Ora, la nuova perizia sulle circostanze della morte del capitano dice cose ben diverse: «L’indagine medico legale condotta dalla dottoressa Del Vecchio», scrive Arcudi, «si è conclusa con una diagnosi di morte improvvisa dell’adulto, facendo intendere che vi fossero in quel quadro anatomo e istopatologico elementi concreti che potevano ben sostenere detta diagnosi. Questo non corrisponde alla verità scientifica. Ho evidenziato», sottolinea il professor Arcudi, «come la lettura dei preparati istologici effettuata in questa sede smentisca quella della dott.ssa Del Vecchio».

«Questo significa», continua, «che, allo stato, non c’è nell’intera indagine alcun dato certo che possa supportare la morte improvvisa dell’adulto; diagnosi causale di morte, questa, che deve essere ritenuta non provata e nemmeno connotata da apprezzabili probabilità. Se noi qui dobbiamo fare una conclusione al termine di questa indagine dobbiamo dire che il capitano De Grazia non è morto di morte improvvisa mancando qualsivoglia elemento che possa in qualche modo rappresentare fattore di rischio per il verificarsi di tale evento. Si trattava infatti di soggetto in giovane età, in buona salute, senza precedenti anamnestici deponenti per patologie pregresse, che conduceva una vita attiva e, come militare in servizio, era sottoposto alle periodiche visite di controllo dalle quali non sembra siano emersi trascorsi patologici».

«L’esame necroscopico», specifica il perito, «al contrario di quanto è stato prospettato attraverso una analisi non attenta e piuttosto superficiale dei reperti anatomo ed istopatologici, non ha evidenziato nessuna situazione organo funzionale che potesse costituire potenziale elemento di rischio di morte improvvisa. E nemmeno quanto riferito dalle persone che erano presenti alla morte e che ne seguirono le fasi immediatamente precedenti, si accorda con una ipotesi di morte cardiaca improvvisa».

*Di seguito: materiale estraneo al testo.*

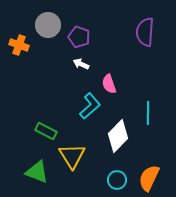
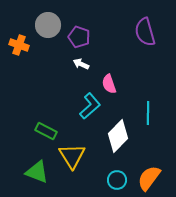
purple semicircle: rotated 20 degrees counterclockwise
orange semicircle: rotated 12 degrees clockwise
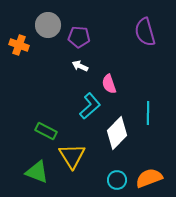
purple pentagon: rotated 15 degrees counterclockwise
white arrow: moved 1 px left, 2 px down
white diamond: moved 1 px left, 3 px up
orange semicircle: rotated 32 degrees clockwise
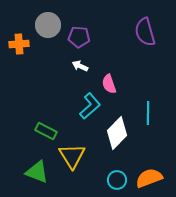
orange cross: moved 1 px up; rotated 24 degrees counterclockwise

Ed ecco le conclusioni cui arriva il perito: «Morte cardiaca secondaria a insufficienza respiratoria da depressione del sistema nervoso centrale, come suggestivamente depone il quadro di edema polmonare così massivo, incompatibile quasi con un arresto cardiaco improvviso del tutto asintomatico; come suggestivamente depongono le manifestazioni sintomatologiche riferite da chi ha potuto osservare il sonno precoce, il russare rumoroso, quasi un brontolo, la risposta allo stimolo come in dormiveglia, il vomito».